[[ Exercise data, beginning ]]
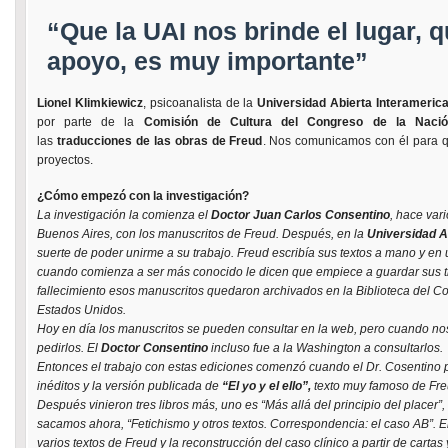
“Que la UAI nos brinde el lugar, 
apoyo, es muy importante”
Lionel Klimkiewicz
, psicoanalista de la
Universidad Abierta Interameric
por parte de la
Comisión de Cultura del Congreso de la Naci
las
traducciones de las obras de Freud
. Nos comunicamos con él para 
proyectos.
¿
Cómo empezó con la investigación?
La investigación la comienza el
Doctor Juan Carlos Consentino
, hace var
Buenos Aires, con los manuscritos de Freud. Después, en la
Universidad A
suerte de poder unirme a su trabajo. Freud escribía sus textos a mano y en
cuando comienza a ser más conocido le dicen que empiece a guardar sus t
fallecimiento esos manuscritos quedaron archivados en la Biblioteca del 
Estados Unidos.
Hoy en día los manuscritos se pueden consultar en la web, pero cuando 
pedirlos. El
Doctor Consentino
incluso fue a la Washington a consultarlos.
Entonces el trabajo con estas ediciones comenzó cuando el Dr. Cosentino p
inéditos y la versión publicada de
“El yo y el ello”,
texto muy famoso de Fre
Después vinieron tres libros más, uno es “Más allá del principio del placer”
sacamos ahora, “Fetichismo y otros textos. Correspondencia: el caso AB”. En
varios textos de Freud y la reconstrucción del caso clínico a partir de carta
[[ Exercise data, end ]]
▸ How to complete this task: Apart from the pictures, return every entry above exactly as given.

▸ Exercise output:
“Que la UAI nos brinde el lugar, 
apoyo, es muy importante”
Lionel Klimkiewicz
, psicoanalista de la
Universidad Abierta Interameric
por parte de la
Comisión de Cultura del Congreso de la Naci
las
traducciones de las obras de Freud
. Nos comunicamos con él para 
proyectos.
¿
Cómo empezó con la investigación?
La investigación la comienza el
Doctor Juan Carlos Consentino
, hace var
Buenos Aires, con los manuscritos de Freud. Después, en la
Universidad A
suerte de poder unirme a su trabajo. Freud escribía sus textos a mano y en
cuando comienza a ser más conocido le dicen que empiece a guardar sus t
fallecimiento esos manuscritos quedaron archivados en la Biblioteca del 
Estados Unidos.
Hoy en día los manuscritos se pueden consultar en la web, pero cuando 
pedirlos. El
Doctor Consentino
incluso fue a la Washington a consultarlos.
Entonces el trabajo con estas ediciones comenzó cuando el Dr. Cosentino p
inéditos y la versión publicada de
“El yo y el ello”,
texto muy famoso de Fre
Después vinieron tres libros más, uno es “Más allá del principio del placer”
sacamos ahora, “Fetichismo y otros textos. Correspondencia: el caso AB”. En
varios textos de Freud y la reconstrucción del caso clínico a partir de carta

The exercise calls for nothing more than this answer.